1529. Minimum Suffix Flips

QUESTION:

You are given a 0-indexed binary string target of length n. You have another binary string s of length n that is initially set to all zeros. You want to make s equal to target.

In one operation, you can pick an index i where 0 <= i < n and flip all bits in the inclusive range [i, n - 1]. Flip means changing ‘0’ to ‘1’ and ‘1’ to ‘0’.

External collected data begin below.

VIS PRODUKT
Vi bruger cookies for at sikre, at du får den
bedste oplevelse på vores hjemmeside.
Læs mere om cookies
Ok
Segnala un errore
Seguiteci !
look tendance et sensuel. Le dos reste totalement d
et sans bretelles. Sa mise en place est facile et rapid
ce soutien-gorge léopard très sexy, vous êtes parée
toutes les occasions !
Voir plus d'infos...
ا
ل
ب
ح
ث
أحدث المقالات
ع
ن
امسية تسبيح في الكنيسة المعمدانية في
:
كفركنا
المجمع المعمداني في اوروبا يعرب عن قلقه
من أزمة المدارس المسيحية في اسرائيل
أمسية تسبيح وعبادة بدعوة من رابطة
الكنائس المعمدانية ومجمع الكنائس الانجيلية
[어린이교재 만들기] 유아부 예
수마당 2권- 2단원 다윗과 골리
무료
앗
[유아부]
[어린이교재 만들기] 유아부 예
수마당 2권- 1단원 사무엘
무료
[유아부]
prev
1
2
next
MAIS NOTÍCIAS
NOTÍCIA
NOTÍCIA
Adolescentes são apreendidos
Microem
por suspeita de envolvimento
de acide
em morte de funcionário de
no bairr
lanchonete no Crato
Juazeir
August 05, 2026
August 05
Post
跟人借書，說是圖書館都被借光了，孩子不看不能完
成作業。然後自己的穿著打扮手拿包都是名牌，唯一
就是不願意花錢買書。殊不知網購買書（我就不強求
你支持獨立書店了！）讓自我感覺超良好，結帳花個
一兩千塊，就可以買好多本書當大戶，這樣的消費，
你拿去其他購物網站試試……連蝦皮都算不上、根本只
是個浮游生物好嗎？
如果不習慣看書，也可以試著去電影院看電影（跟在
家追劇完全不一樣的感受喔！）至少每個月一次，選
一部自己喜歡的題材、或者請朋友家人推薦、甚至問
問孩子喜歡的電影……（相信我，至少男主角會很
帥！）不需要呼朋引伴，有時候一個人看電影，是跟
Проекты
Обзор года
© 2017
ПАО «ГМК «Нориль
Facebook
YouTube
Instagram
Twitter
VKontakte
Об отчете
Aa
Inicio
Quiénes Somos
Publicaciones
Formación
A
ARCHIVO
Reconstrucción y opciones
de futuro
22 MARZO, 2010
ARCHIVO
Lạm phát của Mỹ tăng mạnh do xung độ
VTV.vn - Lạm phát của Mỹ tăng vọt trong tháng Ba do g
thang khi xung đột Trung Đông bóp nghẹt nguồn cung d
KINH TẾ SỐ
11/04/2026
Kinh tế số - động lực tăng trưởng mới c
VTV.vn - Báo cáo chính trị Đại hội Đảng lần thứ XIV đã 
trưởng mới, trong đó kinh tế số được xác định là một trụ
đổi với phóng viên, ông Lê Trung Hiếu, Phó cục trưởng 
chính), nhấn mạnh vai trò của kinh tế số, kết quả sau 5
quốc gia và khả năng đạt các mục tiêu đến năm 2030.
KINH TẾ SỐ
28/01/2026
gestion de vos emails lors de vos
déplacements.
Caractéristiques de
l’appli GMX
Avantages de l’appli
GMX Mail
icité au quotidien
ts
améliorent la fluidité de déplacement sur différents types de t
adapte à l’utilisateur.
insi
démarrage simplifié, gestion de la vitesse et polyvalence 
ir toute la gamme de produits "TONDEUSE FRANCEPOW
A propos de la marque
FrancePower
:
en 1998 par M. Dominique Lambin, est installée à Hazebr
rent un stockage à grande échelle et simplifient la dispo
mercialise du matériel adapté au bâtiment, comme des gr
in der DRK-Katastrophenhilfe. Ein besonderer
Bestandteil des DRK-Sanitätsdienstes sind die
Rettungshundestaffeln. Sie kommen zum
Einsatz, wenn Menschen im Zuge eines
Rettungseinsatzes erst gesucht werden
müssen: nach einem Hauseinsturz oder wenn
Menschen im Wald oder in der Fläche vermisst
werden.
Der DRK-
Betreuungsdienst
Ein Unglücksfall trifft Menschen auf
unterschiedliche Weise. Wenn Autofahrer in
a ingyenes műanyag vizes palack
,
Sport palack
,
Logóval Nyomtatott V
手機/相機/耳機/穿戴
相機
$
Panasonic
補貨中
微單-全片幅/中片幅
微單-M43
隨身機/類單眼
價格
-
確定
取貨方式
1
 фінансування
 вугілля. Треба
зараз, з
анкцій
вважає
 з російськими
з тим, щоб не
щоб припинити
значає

Return the minimum number of operations needed to make s equal to target.

Example 1:

Input: target = "10111"
Output: 3
Explanation: Initially, s = "00000".
Choose index i = 2: "00000" -> "00111"
Choose index i = 0: "00111" -> "11000"
Choose index i = 1: "11000" -> "10111"
We need at least 3 flip operations to form target.

Example 2:

Input: target = "101"
Output: 3
Explanation: Initially, s = "000".
Choose index i = 0: "000" -> "111"
Choose index i = 1: "111" -> "100"
Choose index i = 2: "100" -> "101"
We need at least 3 flip operations to form target.

Example 3:

Input: target = "00000"
Output: 0
Explanation: We do not need any operations since the initial s already equals target.

Constraints:

n == target.length
1 <= n <= 105
target[i] is either '0' or '1'.

EXPLANATION:

因为每次都是统一变换, 那么就可以直接一个for循环, 用一个tmp来表示当前剩余的字符现状, 如果不相等就切换, 否则就继续向前即可.

SOLUTION:

class Solution {
    func minFlips(_ target: String) -> Int {
        var result = 0
        var ch:Character = "0"
        for ta in target {
            if ta != ch {
                ch = ta
                result += 1
            }
        }
        return result
    }
}